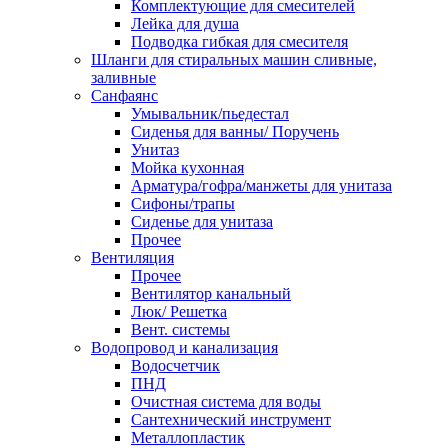
Комплектующие для смесителей
Лейка для душа
Подводка гибкая для смесителя
Шланги для стиральных машин сливные,
заливные
Санфаянс
Умывальник/пьедестал
Сиденья для ванны/ Поручень
Унитаз
Мойка кухонная
Арматура/гофра/манжеты для унитаза
Сифоны/трапы
Сиденье для унитаза
Прочее
Вентиляция
Прочее
Вентилятор канальный
Люк/ Решетка
Вент. системы
Водопровод и канализация
Водосчетчик
ПНД
Очистная система для воды
Сантехнический инструмент
Металлопластик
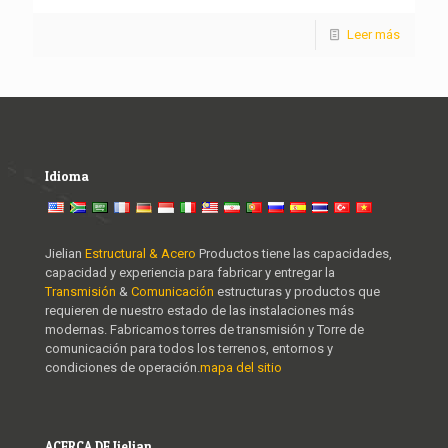
Leer más
Idioma
Jielian
Estructural & Acero
Productos tiene las capacidades,
capacidad y experiencia para fabricar y entregar la
Transmisión
&
Comunicación
estructuras y productos que
requieren de nuestro estado de las instalaciones más
modernas. Fabricamos torres de transmisión y Torre de
comunicación para todos los terrenos, entornos y
condiciones de operación.
mapa del sitio
ACERCA DE Jielian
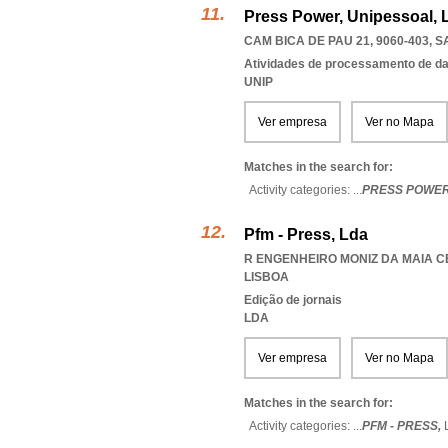
Press Power, Unipessoal, 
CAM BICA DE PAU 21, 9060-403
,
S
Atividades de processamento de dad
UNIP
Ver empresa
Ver no Mapa
Matches in the search for:
Activity categories: ...
PRESS POWE
Pfm - Press, Lda
R ENGENHEIRO MONIZ DA MAIA C
LISBOA
Edição de jornais
LDA
Ver empresa
Ver no Mapa
Matches in the search for:
Activity categories: ...
PFM - PRESS,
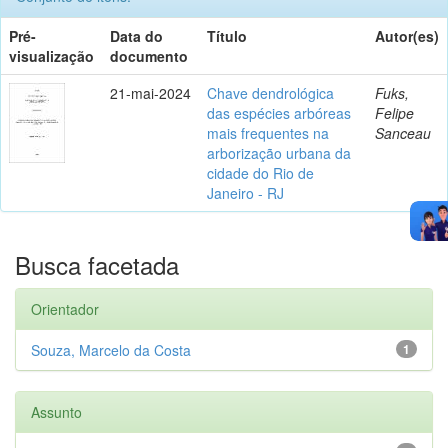
Pré-
Data do
Título
Autor(es)
visualização
documento
21-mai-2024
Chave dendrológica
Fuks,
das espécies arbóreas
Felipe
mais frequentes na
Sanceau
arborização urbana da
cidade do Rio de
Janeiro - RJ
Busca facetada
Orientador
Souza, Marcelo da Costa
1
Assunto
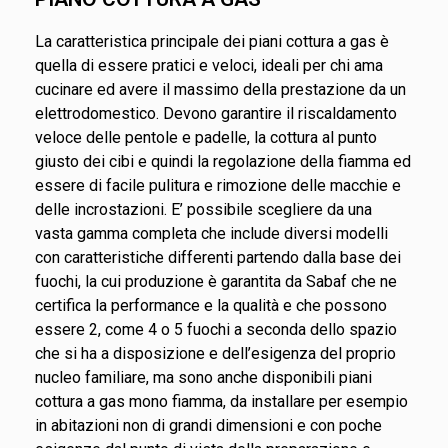
La caratteristica principale dei piani cottura a gas è
quella di essere pratici e veloci, ideali per chi ama
cucinare ed avere il massimo della prestazione da un
elettrodomestico. Devono garantire il riscaldamento
veloce delle pentole e padelle, la cottura al punto
giusto dei cibi e quindi la regolazione della fiamma ed
essere di facile pulitura e rimozione delle macchie e
delle incrostazioni. E’ possibile scegliere da una
vasta gamma completa che include diversi modelli
con caratteristiche differenti partendo dalla base dei
fuochi, la cui produzione è garantita da Sabaf che ne
certifica la performance e la qualità e che possono
essere 2, come 4 o 5 fuochi a seconda dello spazio
che si ha a disposizione e dell’esigenza del proprio
nucleo familiare, ma sono anche disponibili piani
cottura a gas mono fiamma, da installare per esempio
in abitazioni non di grandi dimensioni e con poche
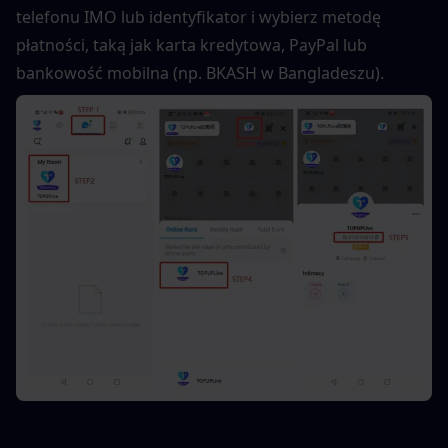
telefonu IMO lub identyfikator i wybierz metodę 
płatności, taką jak karta kredytowa, PayPal lub 
bankowość mobilna (np. BKASH w Bangladeszu).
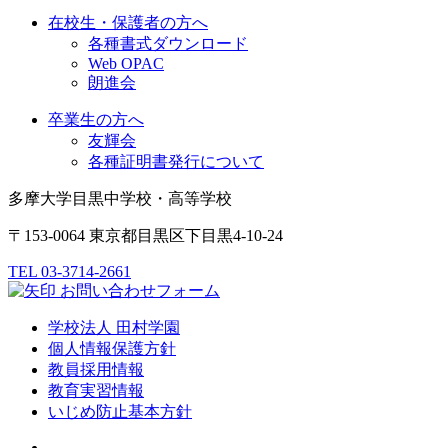
在校生・保護者の方へ
各種書式ダウンロード
Web OPAC
朗進会
卒業生の方へ
友輝会
各種証明書発行について
多摩大学目黒中学校・高等学校
〒153-0064 東京都目黒区下目黒4-10-24
TEL 03-3714-2661
お問い合わせフォーム
学校法人 田村学園
個人情報保護方針
教員採用情報
教育実習情報
いじめ防止基本方針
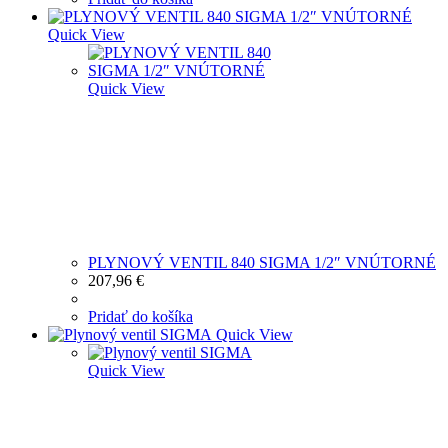
Quick View
Quick View
PLYNOVÝ VENTIL 840 SIGMA 1/2″ VNÚTORNÉ
207,96
€
Pridať do košíka
Quick View
Quick View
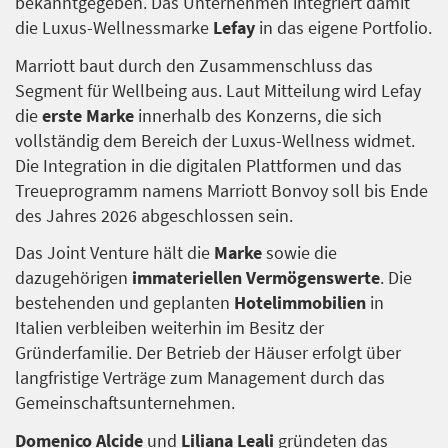
bekanntgegeben. Das Unternehmen integriert damit
die Luxus-Wellnessmarke
Lefay
in das eigene Portfolio.
Marriott baut durch den Zusammenschluss das
Segment für Wellbeing aus. Laut Mitteilung wird Lefay
die
erste Marke
innerhalb des Konzerns, die sich
vollständig dem Bereich der Luxus-Wellness widmet.
Die Integration in die digitalen Plattformen und das
Treueprogramm namens Marriott Bonvoy soll bis Ende
des Jahres 2026 abgeschlossen sein.
Das Joint Venture hält die
Marke
sowie die
dazugehörigen
immateriellen Vermögenswerte
. Die
bestehenden und geplanten
Hotelimmobilien
in
Italien verbleiben weiterhin im Besitz der
Gründerfamilie. Der Betrieb der Häuser erfolgt über
langfristige Verträge zum Management durch das
Gemeinschaftsunternehmen.
Domenico Alcide
und
Liliana Leali
gründeten das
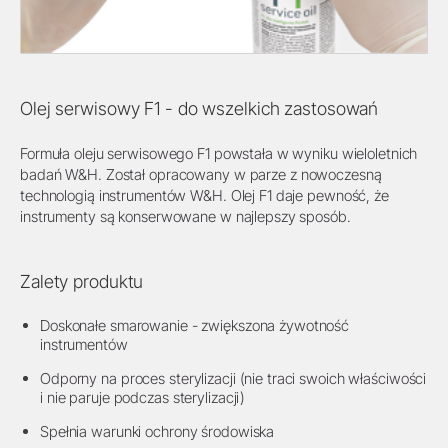
Olej serwisowy F1 - do wszelkich zastosowań
Formuła oleju serwisowego F1 powstała w wyniku wieloletnich
badań W&H. Został opracowany w parze z nowoczesną
technologią instrumentów W&H. Olej F1 daje pewność, że
instrumenty są konserwowane w najlepszy sposób.
Zalety produktu
Doskonałe smarowanie - zwiększona żywotność
instrumentów
Odporny na proces sterylizacji (nie traci swoich właściwości
i nie paruje podczas sterylizacji)
Spełnia warunki ochrony środowiska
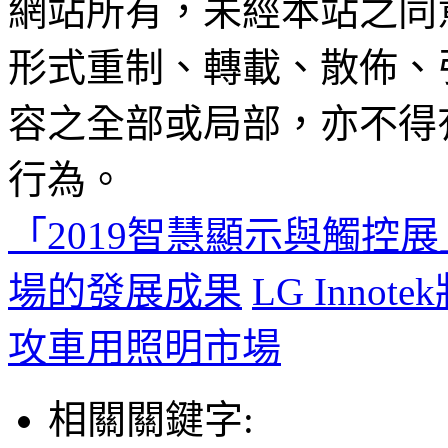
網站所有，未經本站之同
形式重制、轉載、散佈、
容之全部或局部，亦不得
行為。
「2019智慧顯示與觸控
場的發展成果
LG Inn
攻車用照明市場
相關關鍵字:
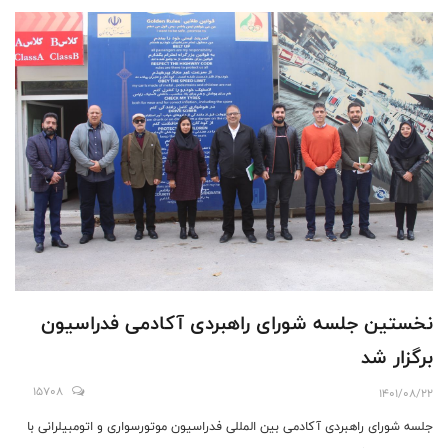
نخستین جلسه شورای راهبردی آکادمی فدراسیون
برگزار شد
15708
1401/08/22
جلسه شورای راهبردی آکادمی بین المللی فدراسیون موتورسواری و اتومبیلرانی با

- [GOAL OF THE EXERCISE] Write the entries above out again exactly, but not the pictures.

- [FINAL ANSWER]
Комплектующие для смесителей
Лейка для душа
Подводка гибкая для смесителя
Шланги для стиральных машин сливные,
заливные
Санфаянс
Умывальник/пьедестал
Сиденья для ванны/ Поручень
Унитаз
Мойка кухонная
Арматура/гофра/манжеты для унитаза
Сифоны/трапы
Сиденье для унитаза
Прочее
Вентиляция
Прочее
Вентилятор канальный
Люк/ Решетка
Вент. системы
Водопровод и канализация
Водосчетчик
ПНД
Очистная система для воды
Сантехнический инструмент
Металлопластик
Leer más
Idioma
Jielian
Estructural & Acero
Productos tiene las capacidades,
capacidad y experiencia para fabricar y entregar la
Transmisión
&
Comunicación
estructuras y productos que
requieren de nuestro estado de las instalaciones más
modernas. Fabricamos torres de transmisión y Torre de
comunicación para todos los terrenos, entornos y
condiciones de operación.
mapa del sitio
ACERCA DE Jielian
Press Power, Unipessoal, 
CAM BICA DE PAU 21, 9060-403
,
S
Atividades de processamento de dad
UNIP
Ver empresa
Ver no Mapa
Matches in the search for:
Activity categories: ...
PRESS POWE
Pfm - Press, Lda
R ENGENHEIRO MONIZ DA MAIA C
LISBOA
Edição de jornais
LDA
Ver empresa
Ver no Mapa
Matches in the search for:
Activity categories: ...
PFM - PRESS,
Pré-
Data do
Título
Autor(es)
visualização
documento
21-mai-2024
Chave dendrológica
Fuks,
das espécies arbóreas
Felipe
mais frequentes na
Sanceau
arborização urbana da
cidade do Rio de
Janeiro - RJ
Busca facetada
Orientador
Souza, Marcelo da Costa
1
Assunto
La caratteristica principale dei piani cottura a gas è
quella di essere pratici e veloci, ideali per chi ama
cucinare ed avere il massimo della prestazione da un
elettrodomestico. Devono garantire il riscaldamento
veloce delle pentole e padelle, la cottura al punto
giusto dei cibi e quindi la regolazione della fiamma ed
essere di facile pulitura e rimozione delle macchie e
delle incrostazioni. E’ possibile scegliere da una
vasta gamma completa che include diversi modelli
con caratteristiche differenti partendo dalla base dei
fuochi, la cui produzione è garantita da Sabaf che ne
certifica la performance e la qualità e che possono
essere 2, come 4 o 5 fuochi a seconda dello spazio
che si ha a disposizione e dell’esigenza del proprio
nucleo familiare, ma sono anche disponibili piani
cottura a gas mono fiamma, da installare per esempio
in abitazioni non di grandi dimensioni e con poche
telefonu IMO lub identyfikator i wybierz metodę 
płatności, taką jak karta kredytowa, PayPal lub 
bankowość mobilna (np. BKASH w Bangladeszu).
在校生・保護者の方へ
各種書式ダウンロード
Web OPAC
朗進会
卒業生の方へ
友輝会
各種証明書発行について
多摩大学目黒中学校・高等学校
〒153-0064 東京都目黒区下目黒4-10-24
TEL 03-3714-2661
お問い合わせフォーム
学校法人 田村学園
個人情報保護方針
教員採用情報
教育実習情報
いじめ防止基本方針
Quick View
Quick View
PLYNOVÝ VENTIL 840 SIGMA 1/2″ VNÚTORNÉ
207,96
€
Pridať do košíka
Quick View
Quick View
bekanntgegeben. Das Unternehmen integriert damit
die Luxus-Wellnessmarke
Lefay
in das eigene Portfolio.
Marriott baut durch den Zusammenschluss das
Segment für Wellbeing aus. Laut Mitteilung wird Lefay
die
erste Marke
innerhalb des Konzerns, die sich
vollständig dem Bereich der Luxus-Wellness widmet.
Die Integration in die digitalen Plattformen und das
Treueprogramm namens Marriott Bonvoy soll bis Ende
des Jahres 2026 abgeschlossen sein.
Das Joint Venture hält die
Marke
sowie die
dazugehörigen
immateriellen Vermögenswerte
. Die
bestehenden und geplanten
Hotelimmobilien
in
Italien verbleiben weiterhin im Besitz der
Gründerfamilie. Der Betrieb der Häuser erfolgt über
langfristige Verträge zum Management durch das
Gemeinschaftsunternehmen.
Domenico Alcide
und
Liliana Leali
gründeten das
Olej serwisowy F1 - do wszelkich zastosowań
Formuła oleju serwisowego F1 powstała w wyniku wieloletnich
badań W&H. Został opracowany w parze z nowoczesną
technologią instrumentów W&H. Olej F1 daje pewność, że
instrumenty są konserwowane w najlepszy sposób.
Zalety produktu
Doskonałe smarowanie - zwiększona żywotność
instrumentów
Odporny na proces sterylizacji (nie traci swoich właściwości
i nie paruje podczas sterylizacji)
Spełnia warunki ochrony środowiska
網站所有，未經本站之同
形式重制、轉載、散佈、
容之全部或局部，亦不得
行為。
「2019智慧顯示與觸控
場的發展成果
LG Inn
攻車用照明市場
相關關鍵字:
نخستین جلسه شورای راهبردی آکادمی فدراسیون
برگزار شد
15708
1401/08/22
جلسه شورای راهبردی آکادمی بین المللی فدراسیون موتورسواری و اتومبیلرانی با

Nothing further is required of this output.